Task Parallelism and Synchronization: An Overview of Explicit Parallel Programming Languages
CRI, Mathematiques et systemes, MINES ParisTech, 35 rue Saint-Honore, 77300 Fontainebleau, France
Technical Report CRI/A-486, MINES ParisTech, 2012
@techreport{khaldi2012task,
title={Task Parallelism and Synchronization: An Overview of Explicit Parallel Programming Languages},
author={Khaldi, D. and Jouvelot, P. and Ancourt, C. and Irigoin, F.},
year={2012},
institution={Technical Report CRI/A-486, MINES ParisTech}
}
Programming parallel machines as effectively as sequential ones would ideally require a language that provides high-level programming constructs in order to avoid the programming errors frequent when expressing parallelism.
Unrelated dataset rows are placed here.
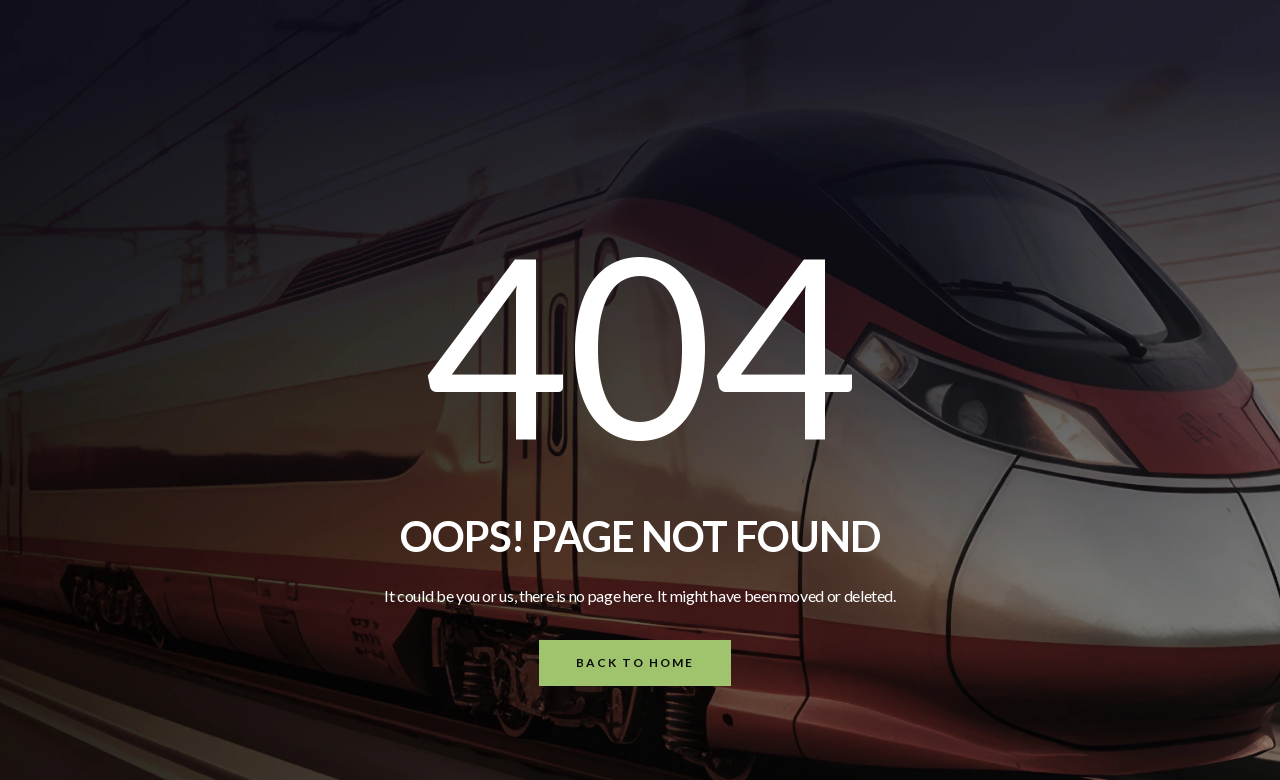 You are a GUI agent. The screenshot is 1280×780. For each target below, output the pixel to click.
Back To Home (635, 662) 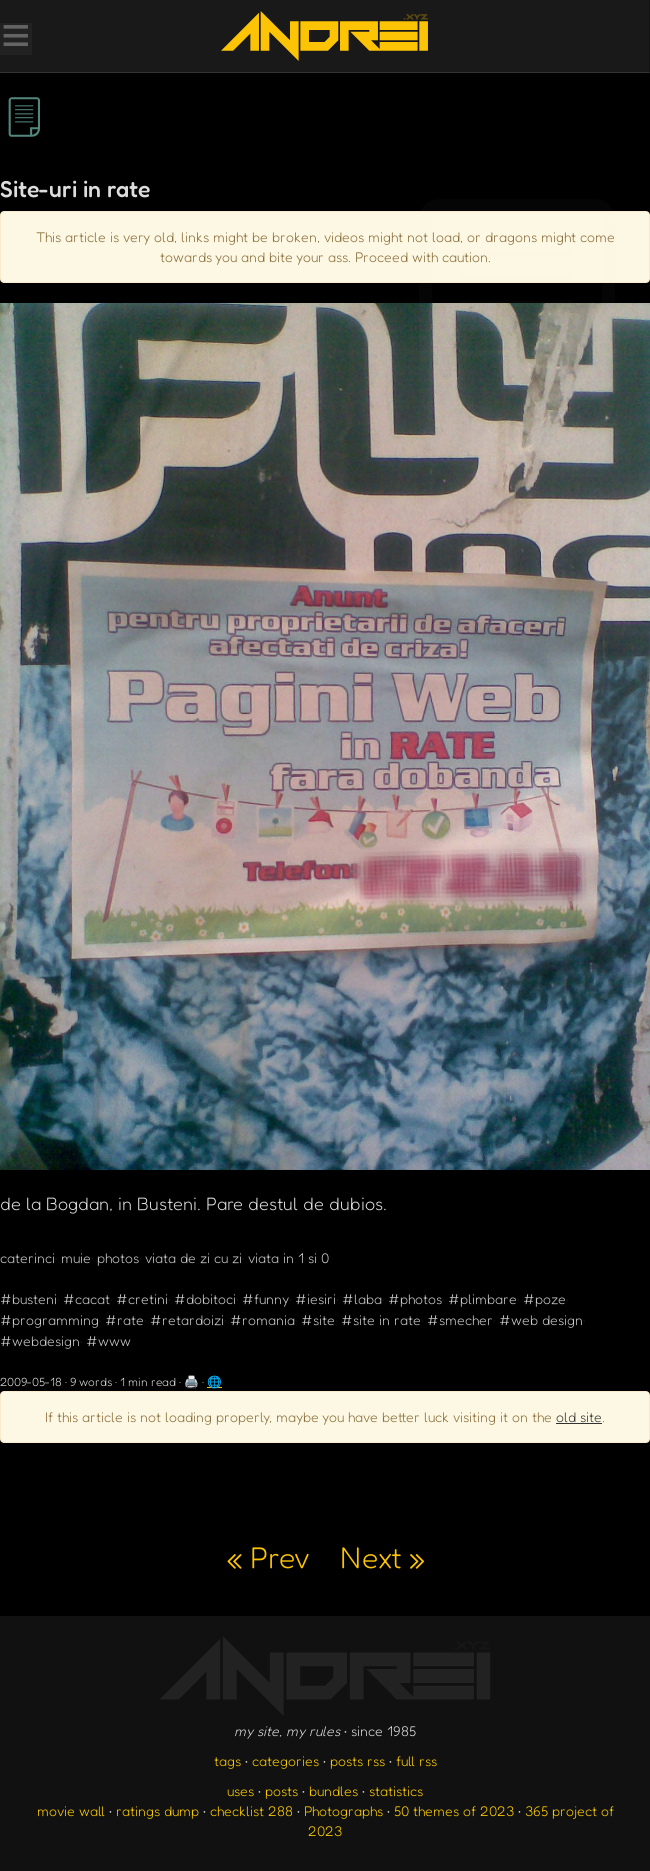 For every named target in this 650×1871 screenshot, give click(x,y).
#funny (265, 1298)
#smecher (460, 1319)
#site (318, 1319)
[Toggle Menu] (15, 38)
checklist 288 (251, 1810)
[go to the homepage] (324, 36)
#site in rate (381, 1319)
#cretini (142, 1298)
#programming (49, 1319)
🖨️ (191, 1381)
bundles (333, 1790)
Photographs (343, 1810)
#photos (415, 1298)
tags (227, 1760)
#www (108, 1340)
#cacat (86, 1298)
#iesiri (315, 1298)
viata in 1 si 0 (288, 1257)
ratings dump (157, 1810)
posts (281, 1790)
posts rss (357, 1760)
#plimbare (482, 1298)
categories (285, 1760)
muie (76, 1257)
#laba (362, 1298)
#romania (262, 1319)
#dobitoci (205, 1298)
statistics (396, 1790)
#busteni (28, 1298)
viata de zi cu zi (193, 1257)
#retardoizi (187, 1319)
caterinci (27, 1257)
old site (579, 1416)
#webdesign (40, 1340)
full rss (416, 1760)
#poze (544, 1298)
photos (118, 1257)
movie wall (71, 1810)
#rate (124, 1319)
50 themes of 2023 (454, 1810)
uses (240, 1790)
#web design (541, 1319) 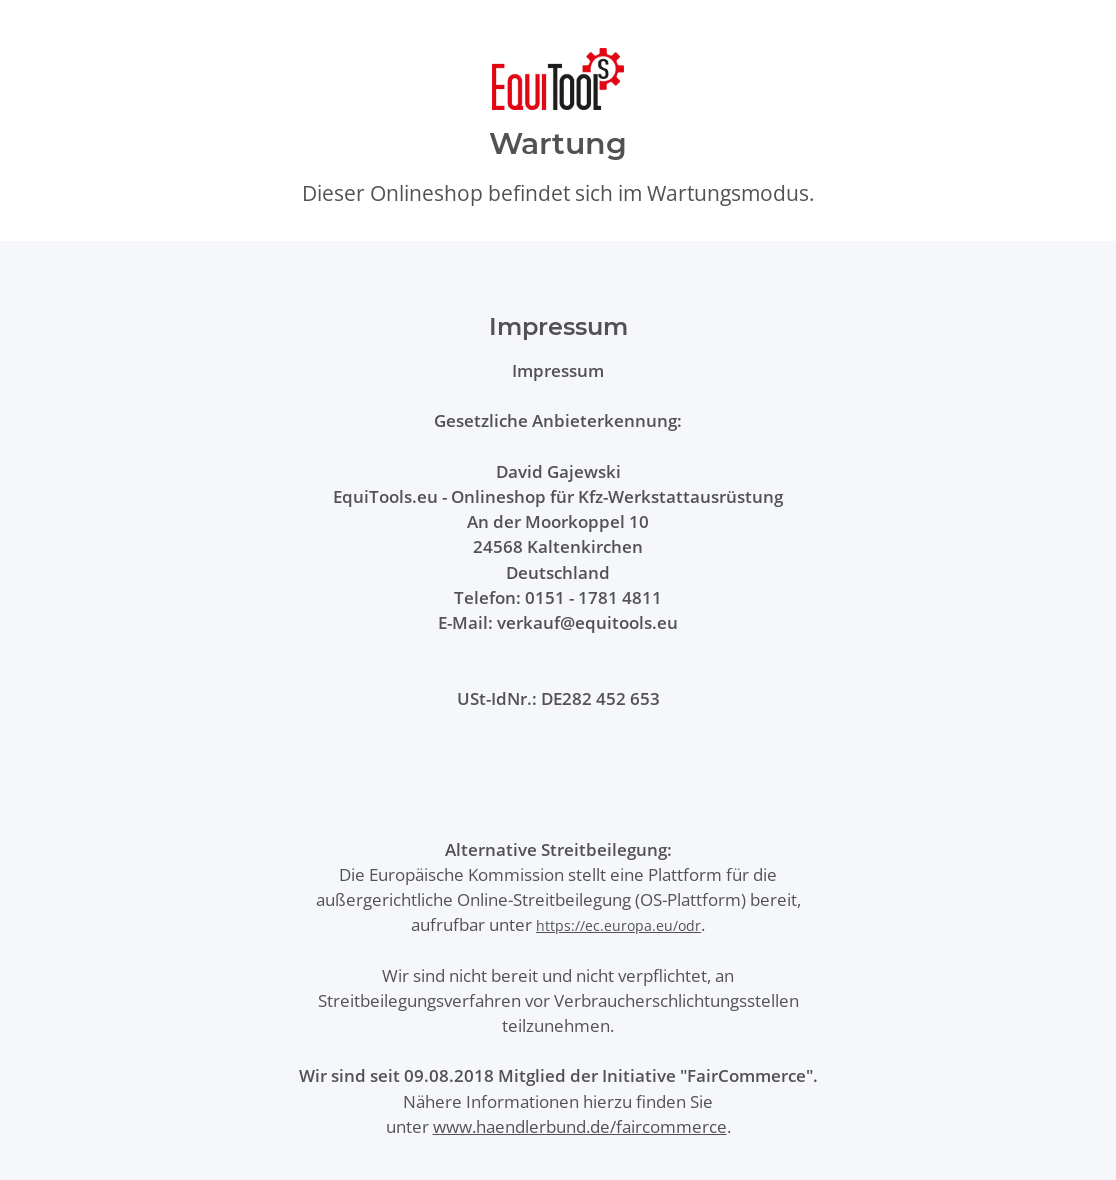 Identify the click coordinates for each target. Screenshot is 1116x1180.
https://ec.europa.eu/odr (618, 925)
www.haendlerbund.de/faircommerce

Since task parallelism is often considered more error-prone than data parallelism, we survey six popular and efficient parallel programming languages that tackle this difficult issue: Cilk, Chapel, X10, Habanero-Java, OpenMP and OpenCL. Using as single running example a parallel implementation of the computation of the Mandelbrot set, this paper describes how the fundamentals of task parallel programming, namely collective and point-to-point synchronization and mutual exclusion, are dealt with in these languages. Our study suggests that, even though there is a wealth of various names and notions introduced by these languages, they all boil down to three key task concepts: creation, synchronization and atomicity. The paper is designed to give users and language and compiler designers an overview of current parallel languages.